Introducing Polyrefractory RA: A New Frontier in Difficult-to-Treat RA Save

At a EULAR 2025 session titled “What makes ‘Difficult-to-treat RA’ so difficult to treat? And what can we do?”, Drs. Paula David and Dennis McGonagle introduced the emerging concept of polyrefractory rheumatoid arthritis (RA), a term now being used to describe a subset of patients who have failed to respond to five or more biologic or targeted synthetic DMARDs. This new classification, derived from recent multinational registry data, represents a significant step in refining our understanding and management of the most treatment-resistant forms of RA.

Polyrefractory RA appears to affect nearly one in five patients within the broader difficult-to-treat RA (D2T-RA) category. These individuals are often younger, female, and seropositive. Yet demographic features tell only part of the story. The key insight is that not all treatment resistance in RA is inflammatory in origin, and this has major implications for care.

During the session, the speakers described two distinct clinical patterns: one group with persistently high disease activity and objective signs of inflammation despite trying multiple mechanisms of action, and another group with low inflammatory markers but ongoing fatigue, pain, and disability. The latter group often carries comorbid conditions such as fibromyalgia, obesity, or depression and may show signs of central sensitization. This dichotomy between inflammatory and non-inflammatory polyrefractory RA remains largely overlooked in routine practice.

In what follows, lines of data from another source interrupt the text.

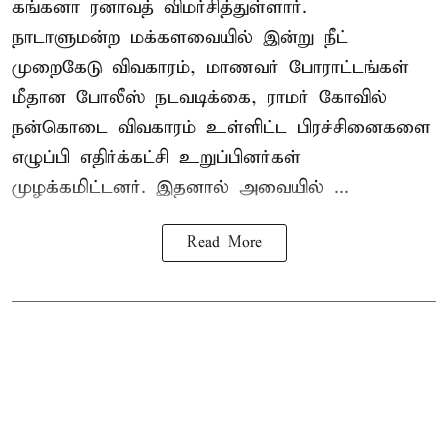
கங்கனா ரனாவத் விமர்சித்துள்ளார்.
நாடாளுமன்ற மக்களவையில் இன்று நீட்
முறைகேடு விவகாரம், மாணவர் போராட்டங்கள்
மீதான போலீஸ் நடவடிக்கை, ராமர் கோவில்
நன்கொடை விவகாரம் உள்ளிட்ட பிரச்சினைகளை
எழுப்பி எதிர்க்கட்சி உறுப்பினர்கள்
முழக்கமிட்டனர். இதனால் அவையில் ...
Read More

Dr. McGonagle framed this complexity within an immunological continuum that positions RA between classic autoimmunity and autoinflammatory disease. He proposed that some polyrefractory cases may involve cryptic autoinflammatory drivers, such as IL-1 or IL-23 dysregulation or innate immune activation, that evade standard DMARD targeting. Identifying these endotypes could open the door to more precise diagnostic and therapeutic strategies.

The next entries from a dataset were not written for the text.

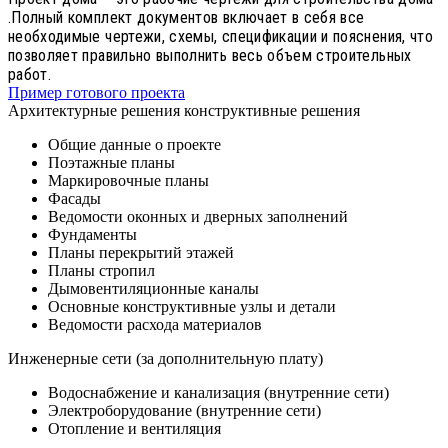
.Полный комплект документов включает в себя все
необходимые чертежи, схемы, спецификации и пояснения, что
позволяет правильно выполнить весь объем строительных
работ.
Пример готового проекта
Архитектурные решения конструктивные решения
Общие данные о проекте
Поэтажные планы
Маркировочные планы
Фасады
Ведомости оконных и дверных заполнений
Фундаменты
Планы перекрытий этажей
Планы стропил
Дымовентиляционные каналы
Основные конструктивные узлы и детали
Ведомости расхода материалов
Инженерные сети (за дополнительную плату)
Водоснабжение и канализация (внутренние сети)
Электроборудование (внутренние сети)
Отопление и вентиляция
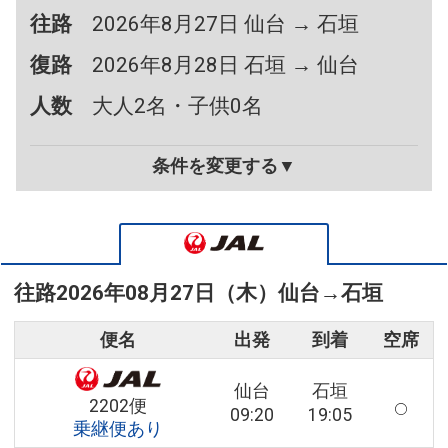
往路
2026年8月27日 仙台 → 石垣
復路
2026年8月28日 石垣 → 仙台
人数
大人2名・子供0名
条件を変更する▼
往路
2026年08月27日（木）
仙台
→
石垣
便名
出発
到着
空席
仙台
石垣
2202便
09:20
19:05
乗継便あり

Dr. David illustrated this possibility with a striking real-world case of a patient with long-standing, treatment-resistant RA who experienced a dramatic clinical response to CAR-T cell therapy. Though still investigational in rheumatology, this case underscores how much remains unknown about the underlying biology of polyrefractoriness—and how rethinking mechanisms may help us move beyond reflexive DMARD switching.

The session echoed many of the priorities outlined in the 2021 EULAR recommendations and research agenda for difficult-to-treat RA, which call for distinguishing inflammatory from non-inflammatory disease drivers, improving shared decision-making, and reducing reliance on empiric escalation of immunosuppression. Importantly, EULAR advocates for trials that stratify D2T-RA by underlying biology and include integrated non-pharmacologic interventions.

Polyrefractory RA is a heterogeneous condition; roughly half of patients remain driven by inflammation, while the other half experience persistent symptoms driven by non-inflammatory mechanisms. This has significant implications for both care and research. Clinical practice should shift from reflexive DMARD swapping toward precision phenotyping and holistic management strategies.

Future research should prioritize distinguishing refractory phenotypes in trials and develop integrated care models spanning pharmacologic and non-pharmacologic domains. Polyrefractory RA is not just more of the same; it is a frontier that demands nuanced, interdisciplinary care.